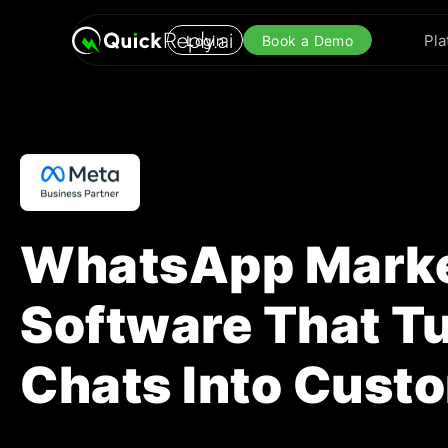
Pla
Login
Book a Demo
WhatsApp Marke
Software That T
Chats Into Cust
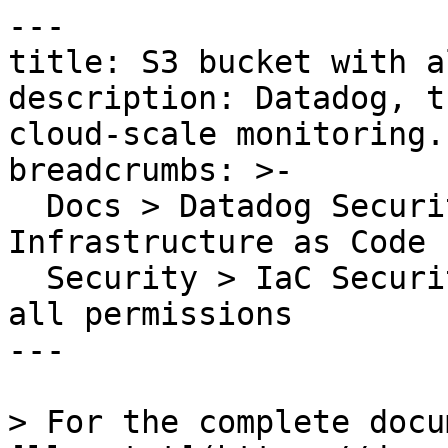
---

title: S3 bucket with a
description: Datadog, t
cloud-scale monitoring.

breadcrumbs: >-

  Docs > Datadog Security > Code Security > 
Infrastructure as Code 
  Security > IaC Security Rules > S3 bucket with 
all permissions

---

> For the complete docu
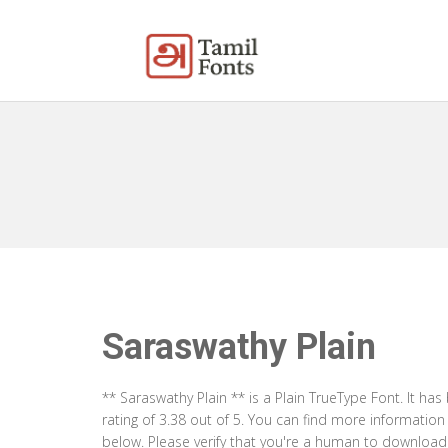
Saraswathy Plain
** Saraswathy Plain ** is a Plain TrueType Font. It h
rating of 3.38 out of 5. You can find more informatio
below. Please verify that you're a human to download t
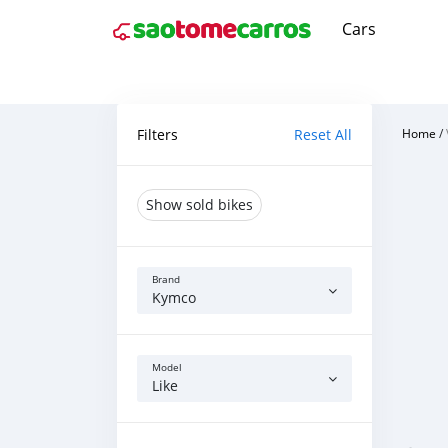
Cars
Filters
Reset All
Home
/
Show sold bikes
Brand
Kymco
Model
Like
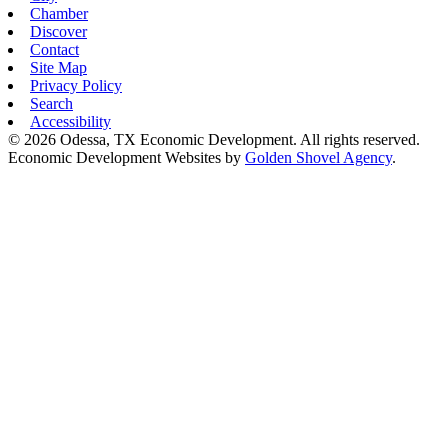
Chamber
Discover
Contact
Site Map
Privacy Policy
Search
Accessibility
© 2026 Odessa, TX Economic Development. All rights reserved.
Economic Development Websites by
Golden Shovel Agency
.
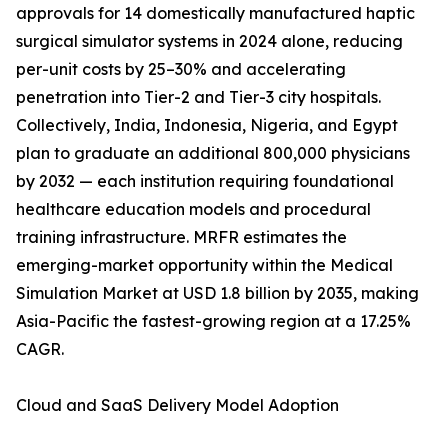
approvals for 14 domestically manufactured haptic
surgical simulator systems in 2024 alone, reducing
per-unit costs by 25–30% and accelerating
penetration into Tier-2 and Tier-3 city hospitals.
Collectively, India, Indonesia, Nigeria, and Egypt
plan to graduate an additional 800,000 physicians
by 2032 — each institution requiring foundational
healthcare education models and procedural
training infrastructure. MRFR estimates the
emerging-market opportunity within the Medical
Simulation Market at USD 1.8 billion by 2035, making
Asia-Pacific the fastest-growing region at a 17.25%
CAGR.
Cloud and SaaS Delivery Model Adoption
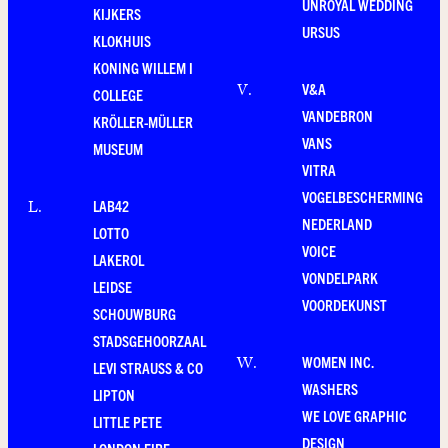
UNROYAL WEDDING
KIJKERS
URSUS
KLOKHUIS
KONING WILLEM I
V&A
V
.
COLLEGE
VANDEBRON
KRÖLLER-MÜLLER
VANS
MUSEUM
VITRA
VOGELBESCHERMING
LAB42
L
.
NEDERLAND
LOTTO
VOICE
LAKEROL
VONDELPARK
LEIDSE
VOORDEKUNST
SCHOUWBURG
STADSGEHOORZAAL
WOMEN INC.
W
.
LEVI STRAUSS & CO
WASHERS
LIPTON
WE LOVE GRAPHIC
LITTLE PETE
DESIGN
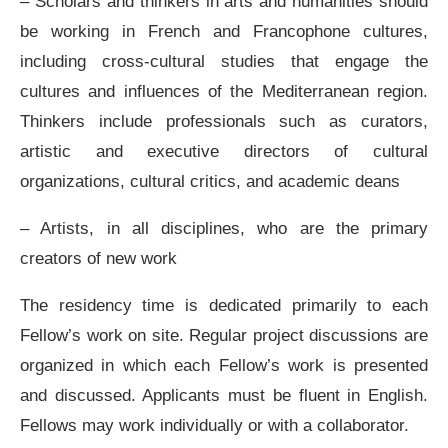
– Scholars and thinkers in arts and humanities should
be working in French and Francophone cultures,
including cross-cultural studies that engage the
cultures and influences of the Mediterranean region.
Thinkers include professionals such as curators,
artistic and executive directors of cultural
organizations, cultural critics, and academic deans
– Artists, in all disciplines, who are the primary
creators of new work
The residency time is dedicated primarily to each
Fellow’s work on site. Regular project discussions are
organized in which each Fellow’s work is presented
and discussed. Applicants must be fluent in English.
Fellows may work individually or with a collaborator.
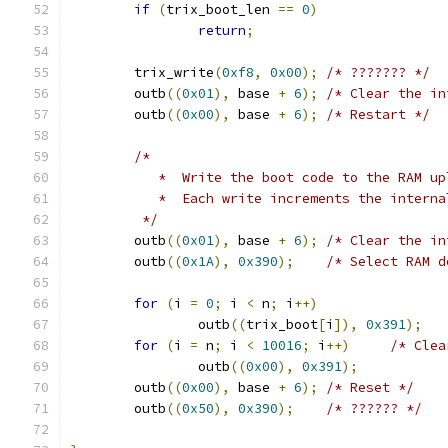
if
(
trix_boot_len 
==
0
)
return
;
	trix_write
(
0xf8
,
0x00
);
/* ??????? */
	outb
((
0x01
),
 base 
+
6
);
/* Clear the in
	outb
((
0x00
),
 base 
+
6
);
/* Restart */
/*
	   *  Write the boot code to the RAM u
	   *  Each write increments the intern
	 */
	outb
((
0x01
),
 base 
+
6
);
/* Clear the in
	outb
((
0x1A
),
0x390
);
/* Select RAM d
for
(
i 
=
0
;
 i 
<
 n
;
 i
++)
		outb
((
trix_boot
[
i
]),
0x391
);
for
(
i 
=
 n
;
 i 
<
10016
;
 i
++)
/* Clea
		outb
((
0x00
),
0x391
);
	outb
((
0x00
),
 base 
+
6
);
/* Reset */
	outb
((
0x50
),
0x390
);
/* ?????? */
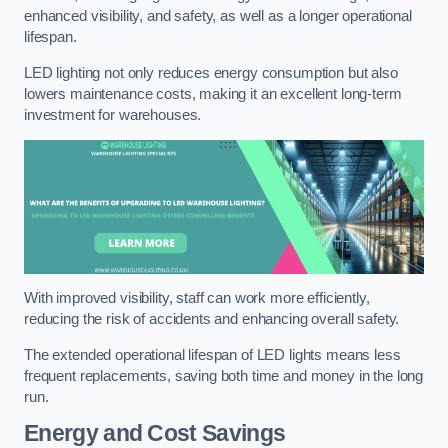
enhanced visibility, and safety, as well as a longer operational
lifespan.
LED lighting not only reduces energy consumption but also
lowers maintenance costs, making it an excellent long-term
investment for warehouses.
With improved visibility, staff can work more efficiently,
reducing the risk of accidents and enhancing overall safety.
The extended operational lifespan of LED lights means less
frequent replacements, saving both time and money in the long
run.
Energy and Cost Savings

※ ※ ※

### Work order
Set the pictures aside and transcribe the data above exactly.

### Completed task
Pla
Login
Book a Demo
WhatsApp Marke
Software That T
Chats Into Cust
---

title: S3 bucket with a
description: Datadog, t
cloud-scale monitoring.

breadcrumbs: >-

  Docs > Datadog Security > Code Security > 
Infrastructure as Code 
  Security > IaC Security Rules > S3 bucket with 
all permissions

---

> For the complete docu
Saraswathy Plain
** Saraswathy Plain ** is a Plain TrueType Font. It h
rating of 3.38 out of 5. You can find more informatio
below. Please verify that you're a human to download t
Cars
Filters
Reset All
Home
/
Show sold bikes
Brand
Kymco
Model
Like
Chamber
Discover
Contact
Site Map
Privacy Policy
Search
Accessibility
© 2026 Odessa, TX Economic Development. All rights reserved.
Economic Development Websites by
Golden Shovel Agency
.
approvals for 14 domestically manufactured haptic
surgical simulator systems in 2024 alone, reducing
per-unit costs by 25–30% and accelerating
penetration into Tier-2 and Tier-3 city hospitals.
Collectively, India, Indonesia, Nigeria, and Egypt
plan to graduate an additional 800,000 physicians
by 2032 — each institution requiring foundational
healthcare education models and procedural
training infrastructure. MRFR estimates the
emerging-market opportunity within the Medical
Simulation Market at USD 1.8 billion by 2035, making
Asia-Pacific the fastest-growing region at a 17.25%
CAGR.
Cloud and SaaS Delivery Model Adoption
UNROYAL WEDDING
KIJKERS
URSUS
KLOKHUIS
KONING WILLEM I
V&A
V
.
COLLEGE
VANDEBRON
KRÖLLER-MÜLLER
VANS
MUSEUM
VITRA
VOGELBESCHERMING
LAB42
L
.
NEDERLAND
LOTTO
VOICE
LAKEROL
VONDELPARK
LEIDSE
VOORDEKUNST
SCHOUWBURG
STADSGEHOORZAAL
WOMEN INC.
W
.
LEVI STRAUSS & CO
WASHERS
LIPTON
WE LOVE GRAPHIC
LITTLE PETE
DESIGN
– Scholars and thinkers in arts and humanities should
be working in French and Francophone cultures,
including cross-cultural studies that engage the
cultures and influences of the Mediterranean region.
Thinkers include professionals such as curators,
artistic and executive directors of cultural
organizations, cultural critics, and academic deans
– Artists, in all disciplines, who are the primary
creators of new work
The residency time is dedicated primarily to each
Fellow’s work on site. Regular project discussions are
organized in which each Fellow’s work is presented
and discussed. Applicants must be fluent in English.
Fellows may work individually or with a collaborator.
if
(
trix_boot_len 
==
0
)
return
;
	trix_write
(
0xf8
,
0x00
);
/* ??????? */
	outb
((
0x01
),
 base 
+
6
);
/* Clear the in
	outb
((
0x00
),
 base 
+
6
);
/* Restart */
/*
	   *  Write the boot code to the RAM u
	   *  Each write increments the intern
	 */
	outb
((
0x01
),
 base 
+
6
);
/* Clear the in
	outb
((
0x1A
),
0x390
);
/* Select RAM d
for
(
i 
=
0
;
 i 
<
 n
;
 i
++)
		outb
((
trix_boot
[
i
]),
0x391
);
for
(
i 
=
 n
;
 i 
<
10016
;
 i
++)
/* Clea
		outb
((
0x00
),
0x391
);
	outb
((
0x00
),
 base 
+
6
);
/* Reset */
	outb
((
0x50
),
0x390
);
/* ?????? */
enhanced visibility, and safety, as well as a longer operational
lifespan.
LED lighting not only reduces energy consumption but also
lowers maintenance costs, making it an excellent long-term
investment for warehouses.
With improved visibility, staff can work more efficiently,
reducing the risk of accidents and enhancing overall safety.
The extended operational lifespan of LED lights means less
frequent replacements, saving both time and money in the long
run.
Energy and Cost Savings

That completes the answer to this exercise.